The former Australian international was not flavour of the month when he made the switch from Motherwell to the Scottish champions back in 2007.
Many of the players in the dressing room could still remember the strikers antics on the day dubbed ‘Helicopter Sunday’.
Martin O’Neill’s side had travelled through to Fir Park while Rangers took on Hibs at Easter Road.
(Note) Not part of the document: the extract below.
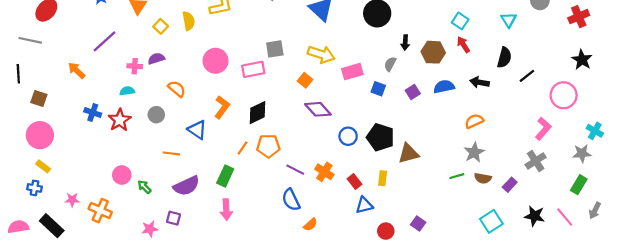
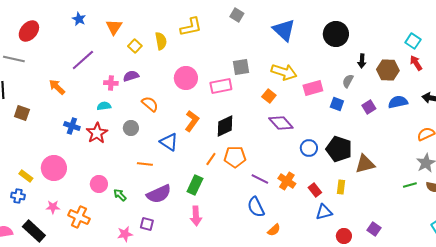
pink circle: (40, 135) -> (54, 168), moved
Celtic took the lead after Chris Sutton slammed the ball into the back of the net but a late double from McDonald ended the Hoops league title hopes.
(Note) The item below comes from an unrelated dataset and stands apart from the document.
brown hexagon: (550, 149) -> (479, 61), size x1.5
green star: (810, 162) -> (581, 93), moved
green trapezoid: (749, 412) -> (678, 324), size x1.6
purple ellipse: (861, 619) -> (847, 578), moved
He wouldn’t join Gordon Strachan’s side until two years later but can remember that he didn’t receive the warmest of welcomes as some players hasn’t forgotten about that fateful day.
It took the legendary Tommy Burns to step in and provide the young striker with some advice to remind him why he was at the club.
“We were five days into pre-season in Switzerland when Tommy Burns pulled me. I’ll never forget Mr Celtic saying to me, ‘You’re here for a reason. We believe in you and you’re good enough to be here. Don’t worry about outside noise or what you’ve done previously. It’s not a problem for me, son, and it shouldn’t be a problem for anybody else’,” said McDonald speaking on the [Off the Record Podcast].
“For me, that was more than Gordon (Strachan) or anyone else could have said. If Mr Celtic’s alright with you, you’re good. But about 10 days in, you get your two season books. I went into the ticket office to get them and the lady who served me just started abusing me. Really abusing me!
“I was like, ‘you know I play for Celtic, right?’ She just kept going on about the Motherwell thing. The boss came in, everyone came in and they’re asking if I’m all right. I’m absolutely fine – but who was that??’ Some Celtic fans will be thinking, ‘too right, you deserved that’ but it was like water off a duck’s back by that point. I couldn’t give a sh**.
“It actually motivated me more. It did me a favour, having people who doubted me at Celtic. It was better than people doubting me from the outside. I’ve always tried to prove the doubters wrong. I was a young Australian boy who had no right to play professional football if you look at the law of averages. My skillset was good, but not amazing. My mentality got me to where I needed to get to.”
Under Strachan, it’s more than fair to say that he played his part as he scored over 60 goals for his boyhood club in less than a three-year spell at Parkhead.
Every player who had any interaction with Tommy always has a great tale to tell and this once again emphasis the class of the man.